"No trouble at all. I hope that will be right. Please help yourself. Bread-and-butter—scones—cake! I must introduce you to the rest, and then you will feel more at home! I am Esther, the eldest, a year older than you, I think. This is Mellicent, my younger sister, fourteen last February. I think you are about the same age." She paused a moment, and Peggy looked across the table and said, "How do you do, dear?" in an affable, grandmotherly fashion, which left poor Mellicent speechless, and filled the others with delighted amusement. But their own turn was coming. Esther pulled herself together and went on steadily with her introductions. "This is Maxwell, my brother, and these are father's two pupils—Oswald Elliston, and Robert—the Honourable Robert Darcy." She was not without hope that the imposing sound of the latter name would shake the self-possession of the stranger, but Peggy inclined her head with the air of a queen, drawled out a languid "Pleased to see you," and dropped her eyes with an air of indifference, which seemed to imply that an "Honourable" was an object of no interest whatever, and that she was really bored by the number of her titled acquaintances. The boys looked at each other with furtive glances of astonishment. Mellicent spread jam all over her plate, and Esther unconsciously turned on the handle of the urn and deluged the tray with water, but no one ventured a second remark, and once again it was Peggy's voice that opened the conversation.
"And is this the room in which you pursue your avocations? It has a warm and cheerful exposure."
"Er—yes! This is the schoolroom. Mellicent and I have lessons here in the morning from our German governess, while the boys are in the study with father. In the afternoon, from two to four, they use it for preparation, and we go out to classes. We have music lessons on Monday, painting on Tuesday, calisthenics and wood-carving on Thursday and Friday. Wednesday and Saturday are half-holidays. Then from four to six the room is common property, and we have tea together and amuse ourselves as we choose."

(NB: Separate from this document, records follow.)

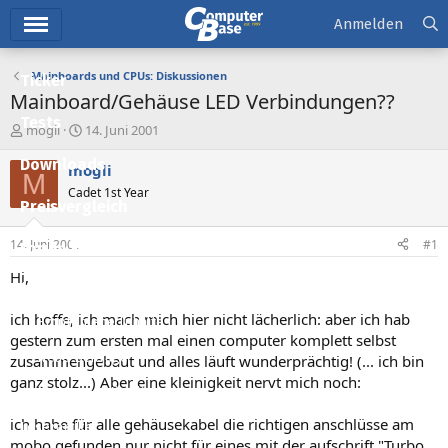
Hauptmenü
Anmelden
Mainboards und CPUs: Diskussionen
Ticker
Mainboard/Gehäuse LED Verbindungen??
Tests
E
E
mogli
14. Juni 2001
r
r
Downloads
s
s
mogli
M
t
t
Cadet 1st Year
e
e
Preisvergleich
l
l
l
l
14. Juni 2001
#1
Forum
e
t
r
a
Hi,
Aktuelles
m
ich hoffe, ich mach mich hier nicht lächerlich: aber ich hab
Empfohlene Inhalte
gestern zum ersten mal einen computer komplett selbst
Neue Beiträge
zusammengebaut und alles läuft wunderprächtig! (... ich bin
ganz stolz...) Aber eine kleinigkeit nervt mich noch:
Neueste Aktivitäten
ich habe für alle gehäusekabel die richtigen anschlüsse am
Leserartikel
mobo gefunden nur nicht für eines mit der aufschrift "Turbo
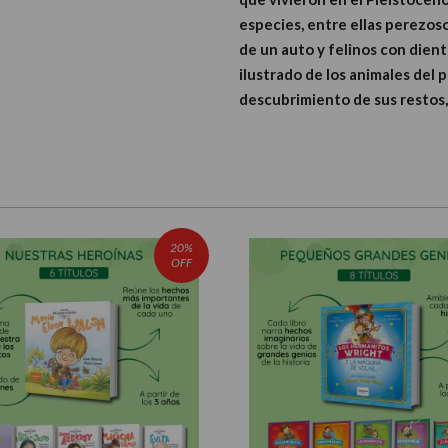
especies, entre ellas perezo
de un auto y felinos con dient
ilustrado de los animales del 
descubrimiento de sus restos,
20%
OFF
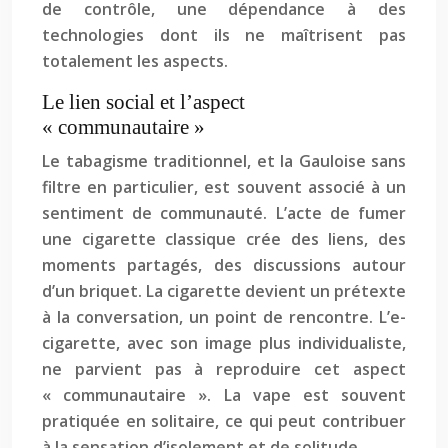
de contrôle, une dépendance à des
technologies dont ils ne maîtrisent pas
totalement les aspects.
Le lien social et l’aspect
« communautaire »
Le tabagisme traditionnel, et la Gauloise sans
filtre en particulier, est souvent associé à un
sentiment de communauté. L’acte de fumer
une cigarette classique crée des liens, des
moments partagés, des discussions autour
d’un briquet. La cigarette devient un prétexte
à la conversation, un point de rencontre. L’e-
cigarette, avec son image plus individualiste,
ne parvient pas à reproduire cet aspect
« communautaire ». La vape est souvent
pratiquée en solitaire, ce qui peut contribuer
à la sensation d’isolement et de solitude.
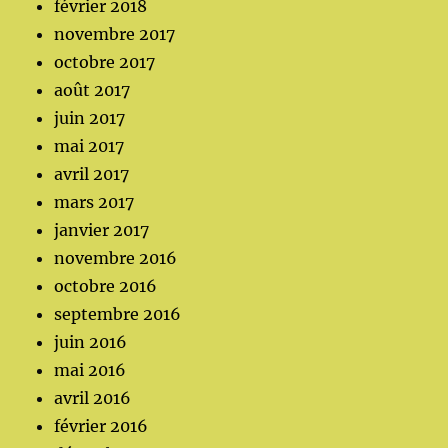
février 2018
novembre 2017
octobre 2017
août 2017
juin 2017
mai 2017
avril 2017
mars 2017
janvier 2017
novembre 2016
octobre 2016
septembre 2016
juin 2016
mai 2016
avril 2016
février 2016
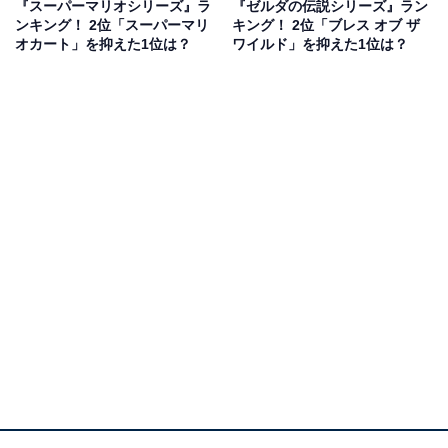
でずっと時間をかけた思い出があります」（30代男性／
『スーパーマリオシリーズ』ラ
『ゼルダの伝説シリーズ』ラン
ンキング！ 2位「スーパーマリ
キング！ 2位「ブレス オブ ザ
大阪府）、「攻略本を読んだり、ポケモンをレベル100
オカート」を抑えた1位は？
ワイルド」を抑えた1位は？
にしたりして、友達に勝つためにとてもやり込みまし
た」（30代男性／群馬県）、「ジョウトクリア後、カン
トーも行けるのは本当にうれしかったし、音楽とかも好
きだった」（30代女性／福岡県）、「赤、緑よりもポケ
モンも増え面白かった」（30代男性／千葉県）といった
声が集まりました。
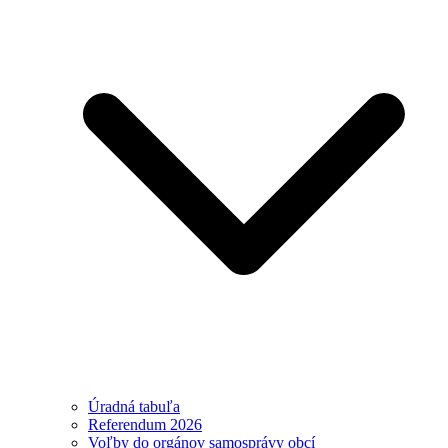
Úradná tabuľa
Referendum 2026
Voľby do orgánov samosprávy obcí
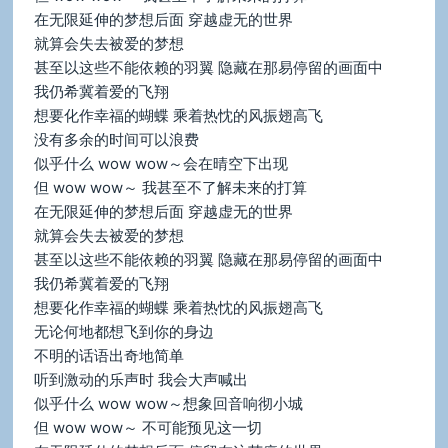
在无限延伸的梦想后面 穿越虚无的世界
就算会失去被爱的梦想
甚至以这些不能依赖的羽翼 隐藏在那易停留的画面中
我仍希冀着爱的飞翔
想要化作幸福的蝴蝶 乘着热忱的风振翅高飞
没有多余的时间可以浪费
似乎什么 wow wow～会在晴空下出现
但 wow wow～ 我甚至不了解未来的打算
在无限延伸的梦想后面 穿越虚无的世界
就算会失去被爱的梦想
甚至以这些不能依赖的羽翼 隐藏在那易停留的画面中
我仍希冀着爱的飞翔
想要化作幸福的蝴蝶 乘着热忱的风振翅高飞
无论何地都想飞到你的身边
不明的话语出奇地简单
听到激动的乐声时 我会大声喊出
似乎什么 wow wow～想象回音响彻小城
但 wow wow～ 不可能预见这一切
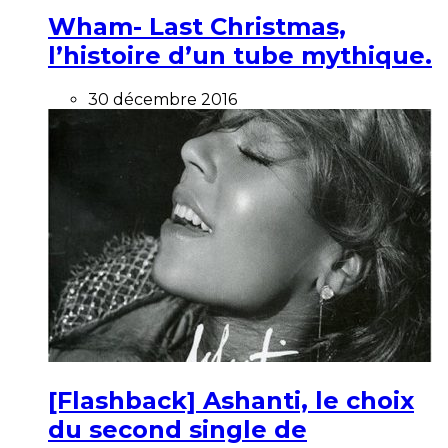
Wham- Last Christmas,
l’histoire d’un tube mythique.
30 décembre 2016
[Flashback] Ashanti, le choix
du second single de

"A most desirable arrangement. Thank you! Yes, I will take a scone, as you are so very kind," said Peggy sweetly, a remark which covered the five young people with confusion, since none of them had noticed that her plate was empty. Each one made a grab in the direction of the plate of scones; the girls failed to reach it, and Oswald, twitching it from Robert's hands, jerked half the contents on the table, and had to pick them up, while Miss Saville looked on with a smile of indulgent superiority.
"Accidents will happen, will they not?" she said sweetly, as she lifted a scone from the plate, with her little finger cocked well in the air, and nibbled it daintily between her small, white teeth. "A most delicious cake! Home-made, I presume? Perhaps of your own concoction?"
Esther muttered an inarticulate assent, and once more the conversation languished. She looked appealingly at Maxwell. As the son of the house, the eldest of the boys, it was his place to take the lead, but Maxwell looked the picture of awkward embarrassment. He did not suffer from bashfulness as a rule, but since Peggy Saville had come into the room he had been seized with an appalling self-consciousness. His feet felt in the way, his arms seemed too long for practical purposes, his elbows had a way of invading other people's precincts, and his hands looked red and clammy. It occurred to him dimly that he was not a man after all, but only a big, overgrown schoolboy, and that little Miss Saville knew as much, and was mildly pitiful of his shortcomings. He was not at all anxious to attract the attention of the sharp little tongue, so he passed on the signal to Mellicent, kicking her foot under the table, and frowning vigorously in the direction of the stranger.
"Er," began Mellicent, amicably anxious to respond to the signal, but lamentably short of ideas, "Er, Peggy! Are you fond of sums? I'm in decimals. Do you like fractions? I think they are hateful. I could do vulgars pretty well, but decimals are fearful. They never come right. So awfully difficult."
"Patience and perseverance overcome all difficulties. Keep up your courage; I'll help you with them, dear," said Peggy encouragingly, closing her eyes the while, and coughing in a faint and ladylike manner.
She could not really be only fourteen, Mellicent reflected. She talked as if she were quite grown up—older than Esther, seventeen or eighteen at the very least. What a little white face she had; what a great, thick plait of hair. How erect she held herself. Fraulein would never have to rebuke her new pupil for stooping shoulders. It was kind of her to promise help with those troublesome decimals! Quite too good an offer to refuse.